Records from a data collection:
⟨
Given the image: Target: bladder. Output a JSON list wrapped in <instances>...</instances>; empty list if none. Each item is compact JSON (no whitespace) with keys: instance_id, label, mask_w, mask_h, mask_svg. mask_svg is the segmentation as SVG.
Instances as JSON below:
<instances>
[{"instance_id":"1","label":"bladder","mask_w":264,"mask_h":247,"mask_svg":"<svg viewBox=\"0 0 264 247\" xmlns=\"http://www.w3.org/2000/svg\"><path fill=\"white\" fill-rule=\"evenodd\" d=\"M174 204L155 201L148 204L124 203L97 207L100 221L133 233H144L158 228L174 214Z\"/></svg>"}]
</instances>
⟩
→ REQUIRED WORK:
Return every line above exactly as it stands.

→ PROBLEM SOLUTION:
Given the image: Target: bladder. Output a JSON list wrapped in <instances>...</instances>; empty list if none. Each item is compact JSON (no whitespace) with keys: instance_id, label, mask_w, mask_h, mask_svg. mask_svg is the segmentation as SVG.
Instances as JSON below:
<instances>
[{"instance_id":"1","label":"bladder","mask_w":264,"mask_h":247,"mask_svg":"<svg viewBox=\"0 0 264 247\" xmlns=\"http://www.w3.org/2000/svg\"><path fill=\"white\" fill-rule=\"evenodd\" d=\"M174 204L155 201L148 204L124 203L97 207L100 221L133 233H144L158 228L174 214Z\"/></svg>"}]
</instances>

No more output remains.